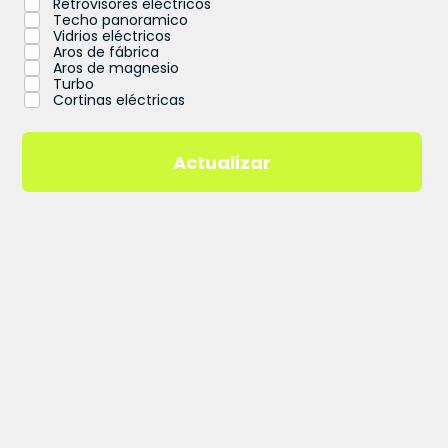
Retrovisores eléctricos
Techo panoramico
Vidrios eléctricos
Aros de fábrica
Aros de magnesio
Turbo
Cortinas eléctricas
Actualizar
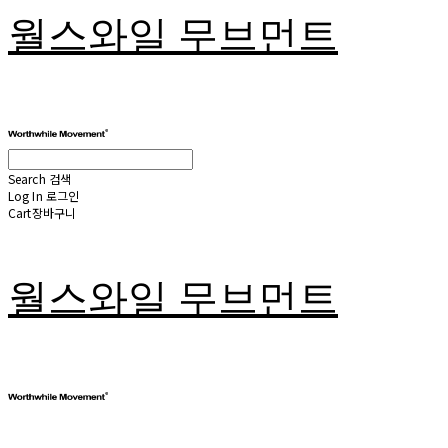
월스와일 무브먼트
Search
검색
Log In
로그인
Cart
장바구니
월스와일 무브먼트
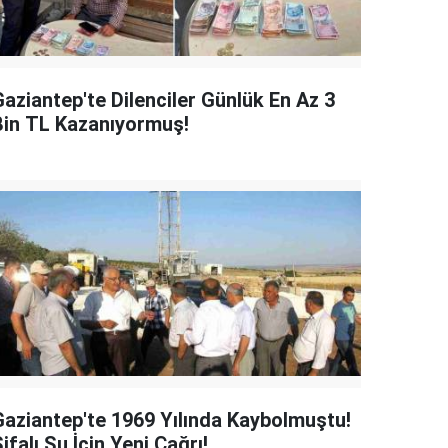
Gaziantep'te Dilenciler Günlük En Az 3
Bin TL Kazanıyormuş!
Gaziantep'te 1969 Yılında Kaybolmuştu!
ifalı Su İçin Yeni Çağrı!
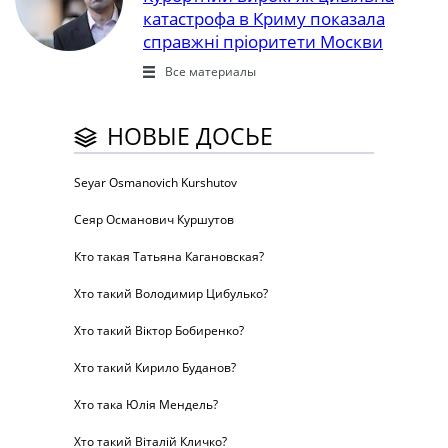
катастрофа в Криму показала
справжні пріоритети Москви
Все материалы
НОВЫЕ ДОСЬЕ
Seyar Osmanovich Kurshutov
Сеяр Османович Куршутов
Кто такая Татьяна Кагановская?
Хто такий Володимир Цибулько?
Хто такий Віктор Бобиренко?
Хто такий Кирило Буданов?
Хто така Юлія Мендель?
Хто такий Віталій Кличко?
────────
Task directions
The records above must be output exactly, except for their pictures.

Result of this task
Retrovisores eléctricos
Techo panoramico
Vidrios eléctricos
Aros de fábrica
Aros de magnesio
Turbo
Cortinas eléctricas
Actualizar
월스와일 무브먼트
Search
검색
Log In
로그인
Cart
장바구니
월스와일 무브먼트
Gaziantep'te Dilenciler Günlük En Az 3
Bin TL Kazanıyormuş!
Gaziantep'te 1969 Yılında Kaybolmuştu!
ifalı Su İçin Yeni Çağrı!
катастрофа в Криму показала
справжні пріоритети Москви
Все материалы
НОВЫЕ ДОСЬЕ
Seyar Osmanovich Kurshutov
Сеяр Османович Куршутов
Кто такая Татьяна Кагановская?
Хто такий Володимир Цибулько?
Хто такий Віктор Бобиренко?
Хто такий Кирило Буданов?
Хто така Юлія Мендель?
Хто такий Віталій Кличко?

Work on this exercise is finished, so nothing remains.